- [Task requirements]:
Your answer should be the lines of the data below that contain "taxes".

- [Data for processing]:
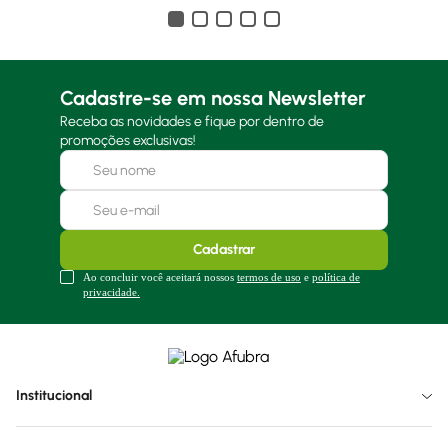
Cadastre-se em nossa Newsletter
Receba as novidades e fique por dentro de
promoções exclusivas!
Cadastrar
Ao concluir você aceitará nossos
termos de uso
e
política de
privacidade.
Institucional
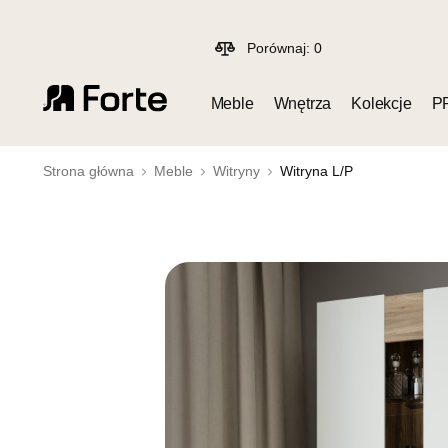
Porównaj:
0
Meble
Wnętrza
Kolekcje
P
Strona główna
Meble
Witryny
Witryna L/P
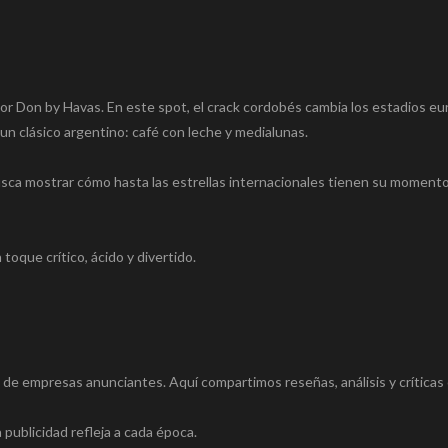
 por Don by Havas. En este spot, el crack cordobés cambia los estadios e
 un clásico argentino: café con leche y medialunas.
sca mostrar cómo hasta las estrellas internacionales tienen su moment
toque crítico, ácido y divertido.
s de empresas anunciantes. Aquí compartimos reseñas, análisis y críticas 
 publicidad refleja a cada época.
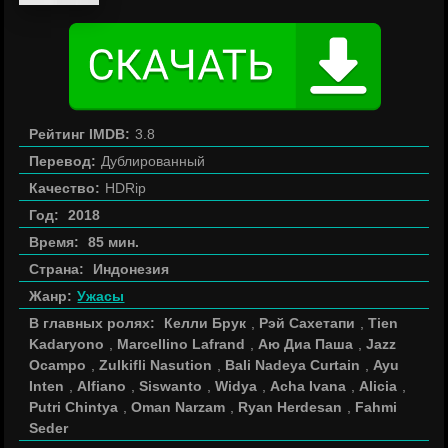
Рейтинг IMDB:
3.8
Перевод:
Дублированный
Качество:
HDRip
Год:
2018
Время:
85 мин.
Страна:
Индонезия
Жанр:
Ужасы
В главных ролях:
Келли Брук
,
Рэй Сахетапи
,
Tien
Kadaryono
,
Marcellino Lafrand
,
Аю Диа Паша
,
Jazz
Ocampo
,
Zulkifli Nasution
,
Bali Nadeya Curtain
,
Ayu
Inten
,
Alfiano
,
Siswanto
,
Widya
,
Acha Ivana
,
Alicia
,
Putri Chintya
,
Oman Narzam
,
Ryan Herdesan
,
Fahmi
Seder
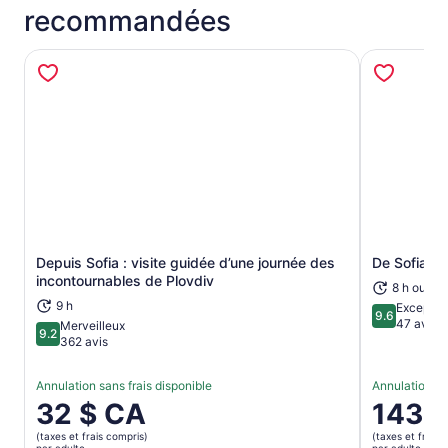
recommandées
Depuis Sofia : visite guidée d’une journée des
De Sofia : 
S’ouvre dans un nouvel onglet
incontournables de Plovdiv
8 h ou plu
9 h
Exceptio
9.6
9.6 sur 10
47 avis
Merveilleux
9.2
9.2 sur 10
362 avis
Annulation sans frais disponible
Annulation sa
Le
32 $ CA
Le
143 
prix
prix
(taxes et frais compris)
(taxes et frais 
est
est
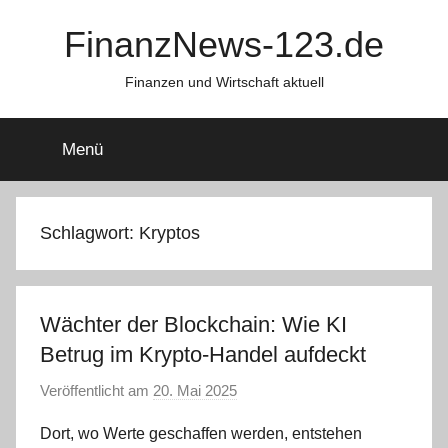
Zum
FinanzNews-123.de
Inhalt
springen
Finanzen und Wirtschaft aktuell
Menü
Schlagwort:
Kryptos
Wächter der Blockchain: Wie KI
Betrug im Krypto-Handel aufdeckt
Veröffentlicht am
20. Mai 2025
v
o
Dort, wo Werte geschaffen werden, entstehen
n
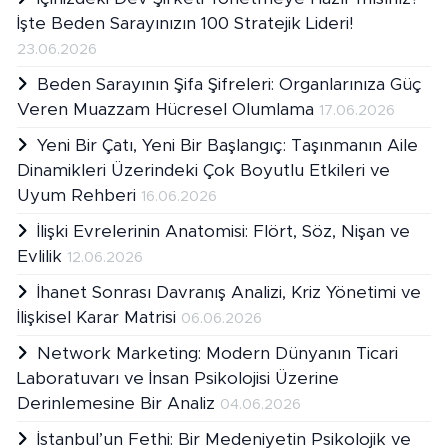
İşte Beden Sarayınızın 100 Stratejik Lideri!
23.06.2026
Beden Sarayının Şifa Şifreleri: Organlarınıza Güç
Veren Muazzam Hücresel Olumlama
17.06.2026
Yeni Bir Çatı, Yeni Bir Başlangıç: Taşınmanın Aile
Dinamikleri Üzerindeki Çok Boyutlu Etkileri ve
Uyum Rehberi
16.06.2026
İlişki Evrelerinin Anatomisi: Flört, Söz, Nişan ve
Evlilik
12.06.2026
İhanet Sonrası Davranış Analizi, Kriz Yönetimi ve
İlişkisel Karar Matrisi
06.06.2026
Network Marketing: Modern Dünyanın Ticari
Laboratuvarı ve İnsan Psikolojisi Üzerine
Derinlemesine Bir Analiz
04.06.2026
İstanbul’un Fethi: Bir Medeniyetin Psikolojik ve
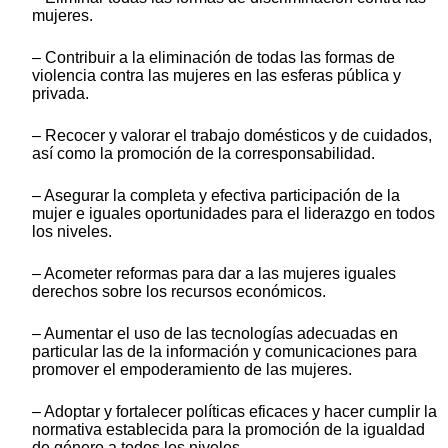
mujeres.
‒ Contribuir a la eliminación de todas las formas de
violencia contra las mujeres en las esferas pública y
privada.
‒ Recocer y valorar el trabajo domésticos y de cuidados,
así como la promoción de la corresponsabilidad.
‒ Asegurar la completa y efectiva participación de la
mujer e iguales oportunidades para el liderazgo en todos
los niveles.
‒ Acometer reformas para dar a las mujeres iguales
derechos sobre los recursos económicos.
‒ Aumentar el uso de las tecnologías adecuadas en
particular las de la información y comunicaciones para
promover el empoderamiento de las mujeres.
‒ Adoptar y fortalecer políticas eficaces y hacer cumplir la
normativa establecida para la promoción de la igualdad
de género a todos los niveles.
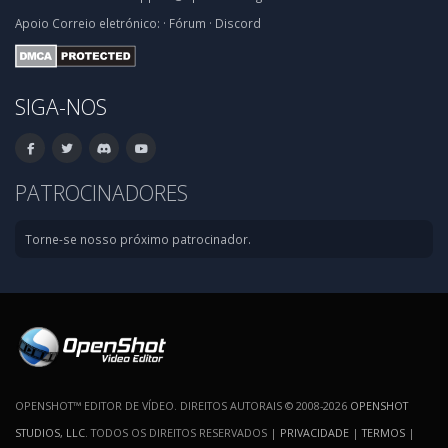
Apoio
Correio eletrónico:
·
Fórum
·
Discord
SIGA-NOS
PATROCINADORES
Torne-se nosso próximo patrocinador.
OPENSHOT™ EDITOR DE VÍDEO. DIREITOS AUTORAIS © 2008-2026
OPENSHOT
STUDIOS, LLC
. TODOS OS DIREITOS RESERVADOS |
PRIVACIDADE
|
TERMOS
|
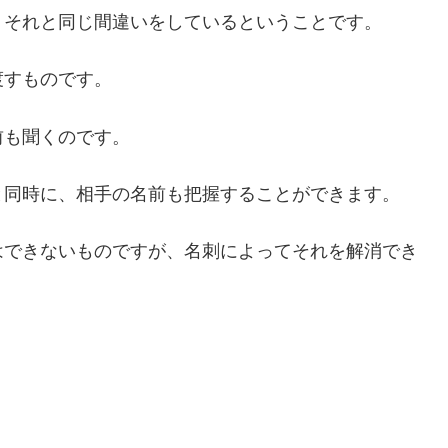
、それと同じ間違いをしているということです。
渡すものです。
前も聞くのです。
と同時に、相手の名前も把握することができます。
はできないものですが、名刺によってそれを解消でき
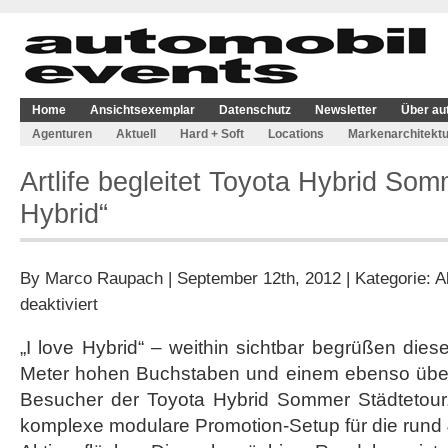
Home
Ansichtsexemplar
Datenschutz
Newsletter
Über au
Agenturen
Aktuell
Hard + Soft
Locations
Markenarchitektu
Artlife begleitet Toyota Hybrid Som
Hybrid“
By
Marco Raupach
| September 12th, 2012 | Kategorie:
A
für
deaktiviert
Artlife
begleitet
„I love Hybrid“ – weithin sichtbar begrüßen dies
Toyota
Meter hohen Buchstaben und einem ebenso über
Hybrid
Sommer
Besucher der Toyota Hybrid Sommer Städtetour. 
Tour
komplexe modulare Promotion-Setup für die rund
„I
love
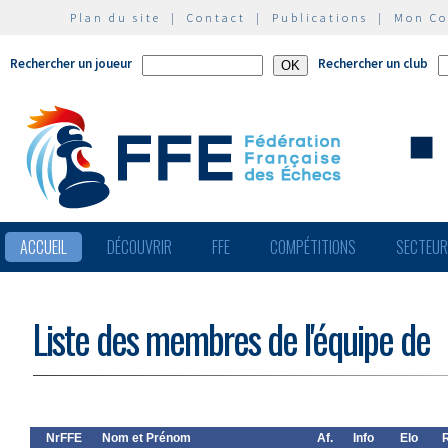
Plan du site
|
Contact
|
Publications
|
Mon C
Rechercher un joueur
Rechercher un club
ACCUEIL
DÉCOUVRIR
FFE
COMPÉTITIONS
SECTEU
Liste des membres de l'équipe de
NrFFE
Nom et Prénom
Af.
Info
Elo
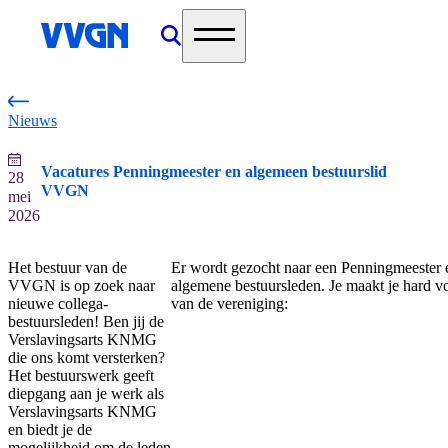
home
Nieuws
Vacatures Penningmeester en algemeen bestuurslid
28
VVGN
mei
2026
Het bestuur van de
Er wordt gezocht naar een Penningmeester 
VVGN is op zoek naar
algemene bestuursleden. Je maakt je hard v
nieuwe collega-
van de vereniging:
bestuursleden! Ben jij de
Verslavingsarts KNMG
die ons komt versterken?
Het bestuurswerk geeft
diepgang aan je werk als
Verslavingsarts KNMG
en biedt je de
mogelijkheid om de leden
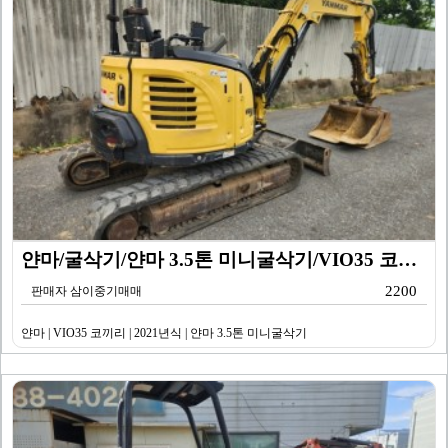
얀마/굴삭기/얀마 3.5톤 미니굴삭기/VIO35 코끼리…
2200
판매자 삼이중기매매
얀마 | VIO35 코끼리 | 2021년식 | 얀마 3.5톤 미니굴삭기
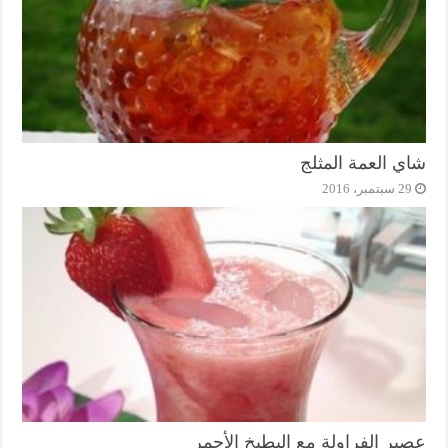
شاي العمة المثلج
29 سبتمبر، 2016
عصير الفراولة مع البطيخ الأحمر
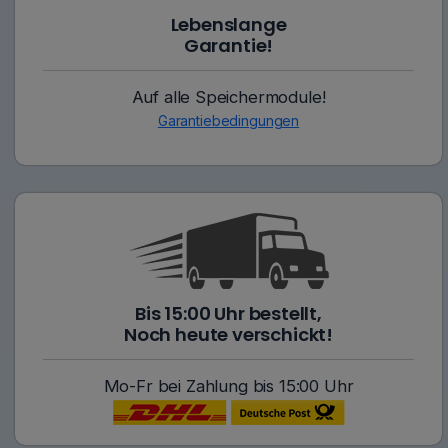
Lebenslange
Garantie!
Auf alle Speichermodule!
Garantiebedingungen
Bis 15:00 Uhr bestellt,
Noch heute verschickt!
Mo-Fr bei Zahlung bis 15:00 Uhr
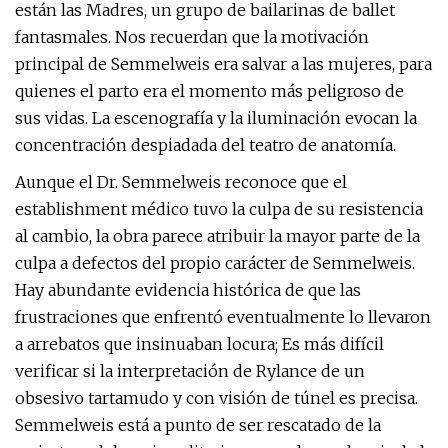
están las Madres, un grupo de bailarinas de ballet
fantasmales. Nos recuerdan que la motivación
principal de Semmelweis era salvar a las mujeres, para
quienes el parto era el momento más peligroso de
sus vidas. La escenografía y la iluminación evocan la
concentración despiadada del teatro de anatomía.
Aunque el Dr. Semmelweis reconoce que el
establishment médico tuvo la culpa de su resistencia
al cambio, la obra parece atribuir la mayor parte de la
culpa a defectos del propio carácter de Semmelweis.
Hay abundante evidencia histórica de que las
frustraciones que enfrentó eventualmente lo llevaron
a arrebatos que insinuaban locura; Es más difícil
verificar si la interpretación de Rylance de un
obsesivo tartamudo y con visión de túnel es precisa.
Semmelweis está a punto de ser rescatado de la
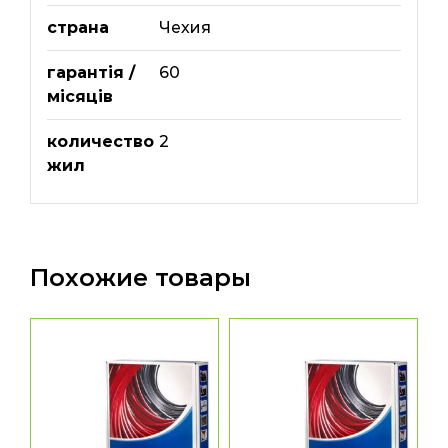
страна
Чехия
гарантія /
60
місяців
количество
2
жил
Похожие товары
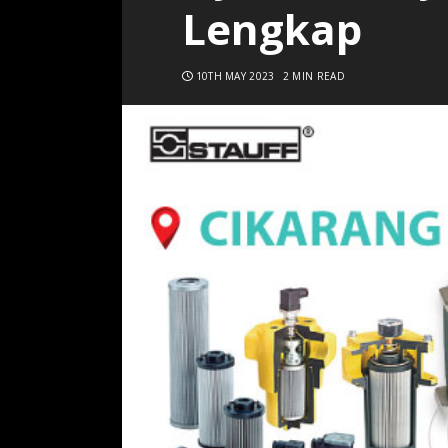
Lengkap
10TH MAY 2023
2 MIN READ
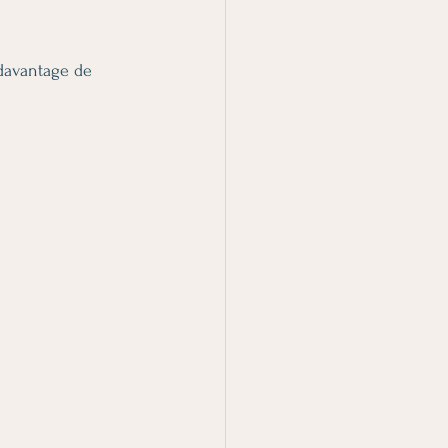
davantage de 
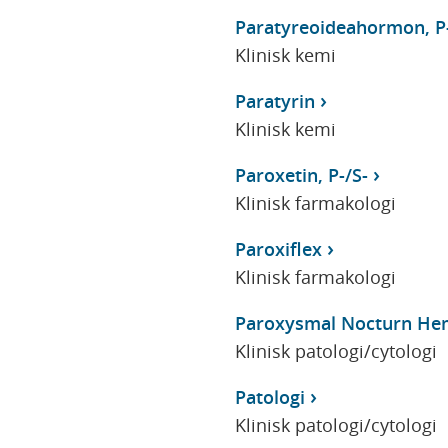
Paratyreoideahormon, P
Klinisk kemi
Paratyrin
Klinisk kemi
Paroxetin, P-/S-
Klinisk farmakologi
Paroxiflex
Klinisk farmakologi
Paroxysmal Nocturn He
Klinisk patologi/cytologi
Patologi
Klinisk patologi/cytologi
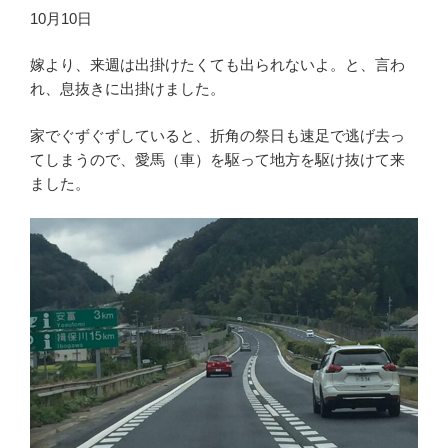
10月10日
嫁より、来週は出掛けたくても出られないよ。と、言わ
れ、息抜きに出掛けました。
家でぐずぐずしていると、折角の祭日も速足で逃げ去っ
てしまうので、愛馬（車）を駆って地方を駆け抜けて来
ました。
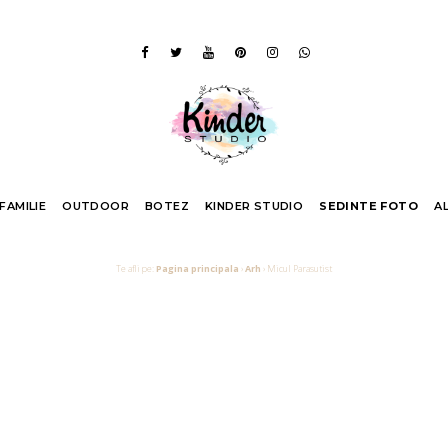
 FAMILIE
OUTDOOR
BOTEZ
KINDER STUDIO
SEDINTE FOTO
A
Te afli pe:
Pagina principala
›
Arh
›
Micul Parasutist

- [Exercise response]:
(taxes et frais compris)
(taxes et frais 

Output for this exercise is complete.